- HOW TO COMPLETE THIS TASK
Once you find the line containing "结合，能为IT项目管理人才提供强有力的职业背书。" in the data below, copy it and each following line exactly, up to and including the line containing "Dezember 2011", and nothing else.

- RECORDS FOR THE EXERCISE

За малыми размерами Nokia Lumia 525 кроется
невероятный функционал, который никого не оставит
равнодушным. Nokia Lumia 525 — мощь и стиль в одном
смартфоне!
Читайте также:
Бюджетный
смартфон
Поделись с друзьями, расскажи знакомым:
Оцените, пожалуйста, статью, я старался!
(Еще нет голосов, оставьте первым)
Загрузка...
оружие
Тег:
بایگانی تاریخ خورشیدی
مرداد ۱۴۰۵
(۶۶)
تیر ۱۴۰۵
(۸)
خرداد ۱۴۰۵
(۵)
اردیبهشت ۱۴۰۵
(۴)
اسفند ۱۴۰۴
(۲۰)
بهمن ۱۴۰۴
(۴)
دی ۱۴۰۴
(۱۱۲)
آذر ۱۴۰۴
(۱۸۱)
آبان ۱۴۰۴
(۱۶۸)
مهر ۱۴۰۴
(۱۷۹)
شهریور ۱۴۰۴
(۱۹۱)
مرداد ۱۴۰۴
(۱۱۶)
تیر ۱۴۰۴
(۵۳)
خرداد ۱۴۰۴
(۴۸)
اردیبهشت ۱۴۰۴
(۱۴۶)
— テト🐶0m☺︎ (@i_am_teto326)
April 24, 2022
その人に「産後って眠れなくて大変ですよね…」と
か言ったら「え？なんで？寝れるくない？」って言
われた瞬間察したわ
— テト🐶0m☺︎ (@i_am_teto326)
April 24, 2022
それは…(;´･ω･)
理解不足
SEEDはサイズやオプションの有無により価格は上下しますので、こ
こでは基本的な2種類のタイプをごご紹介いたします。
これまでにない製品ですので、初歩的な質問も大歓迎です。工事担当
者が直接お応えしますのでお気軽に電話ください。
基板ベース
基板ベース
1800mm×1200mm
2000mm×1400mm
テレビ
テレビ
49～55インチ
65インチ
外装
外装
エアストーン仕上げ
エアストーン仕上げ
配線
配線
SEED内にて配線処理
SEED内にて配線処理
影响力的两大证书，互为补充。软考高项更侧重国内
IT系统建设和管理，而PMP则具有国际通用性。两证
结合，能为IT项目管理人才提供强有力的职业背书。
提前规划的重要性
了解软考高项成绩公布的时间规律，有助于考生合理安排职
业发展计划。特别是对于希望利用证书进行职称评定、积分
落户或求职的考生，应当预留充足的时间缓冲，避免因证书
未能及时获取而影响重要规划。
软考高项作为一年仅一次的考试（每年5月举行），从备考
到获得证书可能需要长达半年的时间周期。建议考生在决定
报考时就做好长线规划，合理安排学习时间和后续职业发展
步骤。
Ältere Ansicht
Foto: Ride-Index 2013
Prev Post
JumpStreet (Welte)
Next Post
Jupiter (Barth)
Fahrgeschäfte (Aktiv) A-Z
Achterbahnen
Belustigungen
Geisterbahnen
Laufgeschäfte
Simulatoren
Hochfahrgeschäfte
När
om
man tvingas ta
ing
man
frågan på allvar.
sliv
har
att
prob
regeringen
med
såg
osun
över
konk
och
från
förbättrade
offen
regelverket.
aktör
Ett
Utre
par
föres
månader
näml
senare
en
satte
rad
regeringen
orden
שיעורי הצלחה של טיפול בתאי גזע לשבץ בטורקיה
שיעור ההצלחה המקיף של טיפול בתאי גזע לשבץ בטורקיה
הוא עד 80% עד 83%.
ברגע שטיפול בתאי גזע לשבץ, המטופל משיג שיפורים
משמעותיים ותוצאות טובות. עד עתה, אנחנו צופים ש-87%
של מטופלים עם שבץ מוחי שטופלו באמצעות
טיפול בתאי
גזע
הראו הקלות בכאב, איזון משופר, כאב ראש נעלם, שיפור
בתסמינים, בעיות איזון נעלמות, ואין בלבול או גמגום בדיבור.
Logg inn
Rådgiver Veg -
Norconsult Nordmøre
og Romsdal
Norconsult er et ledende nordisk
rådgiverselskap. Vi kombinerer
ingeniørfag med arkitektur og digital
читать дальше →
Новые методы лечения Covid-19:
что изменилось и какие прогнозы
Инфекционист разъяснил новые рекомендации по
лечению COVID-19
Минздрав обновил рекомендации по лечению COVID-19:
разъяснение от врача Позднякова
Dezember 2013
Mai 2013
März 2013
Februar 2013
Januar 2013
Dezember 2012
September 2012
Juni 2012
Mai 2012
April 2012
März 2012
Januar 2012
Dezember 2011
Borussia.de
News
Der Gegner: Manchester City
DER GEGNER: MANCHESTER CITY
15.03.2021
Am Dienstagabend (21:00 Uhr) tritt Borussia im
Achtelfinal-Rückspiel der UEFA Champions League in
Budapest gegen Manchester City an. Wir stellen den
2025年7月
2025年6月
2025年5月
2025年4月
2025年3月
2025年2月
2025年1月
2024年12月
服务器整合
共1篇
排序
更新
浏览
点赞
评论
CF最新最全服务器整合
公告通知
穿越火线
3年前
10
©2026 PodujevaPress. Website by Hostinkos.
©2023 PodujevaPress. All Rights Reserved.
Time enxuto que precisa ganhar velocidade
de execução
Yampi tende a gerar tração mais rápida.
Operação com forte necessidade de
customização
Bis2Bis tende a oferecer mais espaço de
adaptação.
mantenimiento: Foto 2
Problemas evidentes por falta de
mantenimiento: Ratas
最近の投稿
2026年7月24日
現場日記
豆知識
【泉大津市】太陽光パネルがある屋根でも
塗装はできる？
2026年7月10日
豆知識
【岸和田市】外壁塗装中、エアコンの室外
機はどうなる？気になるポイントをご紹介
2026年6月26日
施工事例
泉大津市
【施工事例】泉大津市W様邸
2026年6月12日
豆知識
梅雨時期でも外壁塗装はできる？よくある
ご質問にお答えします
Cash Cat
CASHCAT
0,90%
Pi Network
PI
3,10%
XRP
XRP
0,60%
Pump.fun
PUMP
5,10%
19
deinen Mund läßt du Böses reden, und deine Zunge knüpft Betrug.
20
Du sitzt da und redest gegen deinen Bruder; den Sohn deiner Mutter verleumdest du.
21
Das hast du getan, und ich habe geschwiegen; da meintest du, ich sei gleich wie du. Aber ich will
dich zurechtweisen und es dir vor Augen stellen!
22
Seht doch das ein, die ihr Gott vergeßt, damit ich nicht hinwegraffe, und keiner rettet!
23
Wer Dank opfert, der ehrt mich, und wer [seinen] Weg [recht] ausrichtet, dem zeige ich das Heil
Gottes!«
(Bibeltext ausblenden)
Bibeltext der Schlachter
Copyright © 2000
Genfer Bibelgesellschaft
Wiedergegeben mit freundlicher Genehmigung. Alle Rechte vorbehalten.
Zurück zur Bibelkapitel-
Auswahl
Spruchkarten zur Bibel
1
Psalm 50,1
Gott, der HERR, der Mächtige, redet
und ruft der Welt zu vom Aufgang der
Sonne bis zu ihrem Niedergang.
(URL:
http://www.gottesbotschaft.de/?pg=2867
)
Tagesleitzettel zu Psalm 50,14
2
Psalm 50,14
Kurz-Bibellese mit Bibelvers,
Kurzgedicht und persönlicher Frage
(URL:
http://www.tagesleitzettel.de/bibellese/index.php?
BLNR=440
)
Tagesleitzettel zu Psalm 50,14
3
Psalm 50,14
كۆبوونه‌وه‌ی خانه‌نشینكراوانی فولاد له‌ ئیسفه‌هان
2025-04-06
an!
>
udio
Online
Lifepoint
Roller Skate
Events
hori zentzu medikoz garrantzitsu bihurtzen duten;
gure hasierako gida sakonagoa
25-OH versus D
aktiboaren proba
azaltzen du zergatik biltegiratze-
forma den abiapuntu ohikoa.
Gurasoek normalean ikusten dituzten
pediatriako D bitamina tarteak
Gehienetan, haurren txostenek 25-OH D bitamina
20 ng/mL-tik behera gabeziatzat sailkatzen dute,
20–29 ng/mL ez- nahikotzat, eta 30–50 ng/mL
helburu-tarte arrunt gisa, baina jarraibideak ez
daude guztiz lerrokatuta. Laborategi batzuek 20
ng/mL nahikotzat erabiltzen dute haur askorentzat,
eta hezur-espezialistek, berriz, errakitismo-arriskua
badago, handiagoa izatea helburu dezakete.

- SOLUTION TO THE EXERCISE
结合，能为IT项目管理人才提供强有力的职业背书。
提前规划的重要性
了解软考高项成绩公布的时间规律，有助于考生合理安排职
业发展计划。特别是对于希望利用证书进行职称评定、积分
落户或求职的考生，应当预留充足的时间缓冲，避免因证书
未能及时获取而影响重要规划。
软考高项作为一年仅一次的考试（每年5月举行），从备考
到获得证书可能需要长达半年的时间周期。建议考生在决定
报考时就做好长线规划，合理安排学习时间和后续职业发展
步骤。
Ältere Ansicht
Foto: Ride-Index 2013
Prev Post
JumpStreet (Welte)
Next Post
Jupiter (Barth)
Fahrgeschäfte (Aktiv) A-Z
Achterbahnen
Belustigungen
Geisterbahnen
Laufgeschäfte
Simulatoren
Hochfahrgeschäfte
När
om
man tvingas ta
ing
man
frågan på allvar.
sliv
har
att
prob
regeringen
med
såg
osun
över
konk
och
från
förbättrade
offen
regelverket.
aktör
Ett
Utre
par
föres
månader
näml
senare
en
satte
rad
regeringen
orden
שיעורי הצלחה של טיפול בתאי גזע לשבץ בטורקיה
שיעור ההצלחה המקיף של טיפול בתאי גזע לשבץ בטורקיה
הוא עד 80% עד 83%.
ברגע שטיפול בתאי גזע לשבץ, המטופל משיג שיפורים
משמעותיים ותוצאות טובות. עד עתה, אנחנו צופים ש-87%
של מטופלים עם שבץ מוחי שטופלו באמצעות
טיפול בתאי
גזע
הראו הקלות בכאב, איזון משופר, כאב ראש נעלם, שיפור
בתסמינים, בעיות איזון נעלמות, ואין בלבול או גמגום בדיבור.
Logg inn
Rådgiver Veg -
Norconsult Nordmøre
og Romsdal
Norconsult er et ledende nordisk
rådgiverselskap. Vi kombinerer
ingeniørfag med arkitektur og digital
читать дальше →
Новые методы лечения Covid-19:
что изменилось и какие прогнозы
Инфекционист разъяснил новые рекомендации по
лечению COVID-19
Минздрав обновил рекомендации по лечению COVID-19:
разъяснение от врача Позднякова
Dezember 2013
Mai 2013
März 2013
Februar 2013
Januar 2013
Dezember 2012
September 2012
Juni 2012
Mai 2012
April 2012
März 2012
Januar 2012
Dezember 2011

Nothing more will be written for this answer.